Bridport Literary Fringe

Lyric Theatre, Bridport

The inaugural Bridport Literary Fringe offered the chance to explore some of the further reaches of Bridport’s literary arts scene.

The fringe; where we often find the more interesting stories, notes scribbled in the margins, read between lines, the postcards from the edge. The fringe allows for some of these most compelling stories to be told in the most uncompromising ways:

A projection screen which warns us that “some individuals may find the following disturbing”. This momentary changes to “some disturbed individuals may not...”

This is a rare moment of humour in a visual and aural onslaught from Batang Kali, the post-punk/heavy-rock duo whose work with Veterans For Peace - an organisation of ex-servicemen and women - aims to promote the simple philosophy that “war is not the solution to the problems we face in the 21st century”.

Batang Kali uses a barrage of bass and drums to recreate the emotive horror of war. Recordings made by members of VFP play in time over the music; poems, statements, regarding the front line, PTSD, abuse. None of it is easy listening, or pleasant viewing, as the images of war and devastation play out on the projection screen. Yet, somehow, Batang Kali manages to channel all of that into a powerful and entertaining experience.

It could feel incongruous, to have a stand-up next, but it’s the perfect light relief. Niki McCretton's disarmingly honest stories of ‘everyday life in Bridport’ and the ingenious and anarchic games she plays to amuse herself on market days, works perfectly to ground us again. Nicci is rebellious, comforting and very funny.

The headline act, Children of The Burning Sun, is the new project from writer/artist Kirsty Allison and musician Gil de Ray.

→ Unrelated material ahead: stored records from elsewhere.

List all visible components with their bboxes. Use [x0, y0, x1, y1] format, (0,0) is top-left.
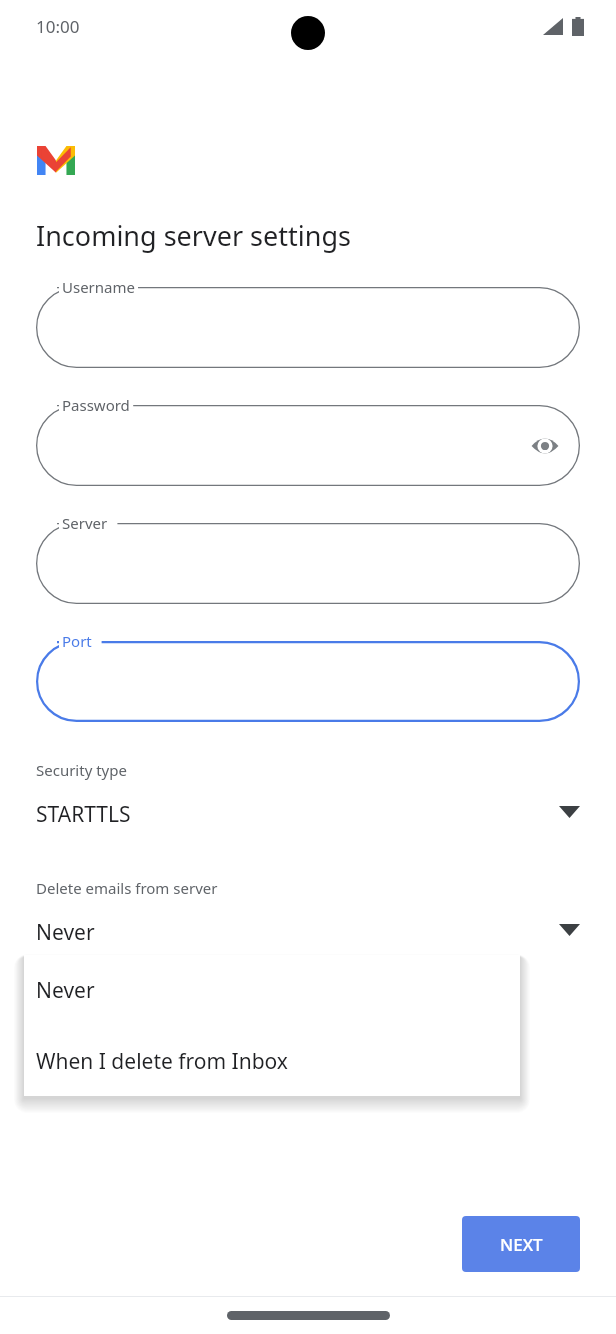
button[interactable]: Username	[36, 287, 580, 368]
staticText: Password	[62, 395, 130, 415]
staticText: Security type	[36, 760, 127, 780]
staticText: When I delete from Inbox	[36, 1047, 288, 1076]
staticText: Incoming server settings	[36, 217, 351, 254]
button[interactable]: Delete emails from server	[36, 878, 580, 947]
staticText: Port	[62, 631, 92, 651]
staticText: NEXT	[500, 1233, 543, 1256]
staticText: Username	[62, 277, 135, 297]
button[interactable]: NEXT	[462, 1216, 580, 1272]
button[interactable]: Password	[36, 405, 580, 486]
button[interactable]: Never	[24, 955, 520, 1026]
staticText: Never	[36, 976, 95, 1005]
button[interactable]: Security type	[36, 760, 580, 829]
staticText: Delete emails from server	[36, 878, 218, 898]
staticText: 10:00	[36, 15, 80, 38]
staticText: STARTTLS	[36, 800, 131, 829]
button[interactable]: Port	[36, 641, 580, 722]
button[interactable]: When I delete from Inbox	[24, 1026, 520, 1096]
staticText: Never	[36, 918, 95, 947]
button[interactable]: Server	[36, 523, 580, 604]
button[interactable]: Show password	[526, 427, 564, 465]
staticText: Server	[62, 513, 108, 533]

Kirsty speaks, softly sings, then spits, shouts, croaks and chokes out her words over a dreamscape of tremolo strings and flanged chords. Tales of debauchery and despair played out over post-rock and tabla beats. Kirsty takes us on a personal journey through Shakespeare's Shoreditch to sunbleached deserts, all bright lights and burnt out stars.

If the drum and bass of Batang Kali were used to represent war and pestilence, then here are the other two horsemen: Gil a western shaman hungry for the blues, and Kirsty - for all her power and vitality on stage - like some blonde Death come to meet us all!

There are times when you can tell this is a new project, but that makes it more exciting to see where The Children of The Burning Sun take this confrontational and cathartic performance next.

For now, though, the four horsemen have retreated - this is no apocalypse - but they gave us a truly visceral and cerebral show; a glimpse of the frayed edges of the fringe.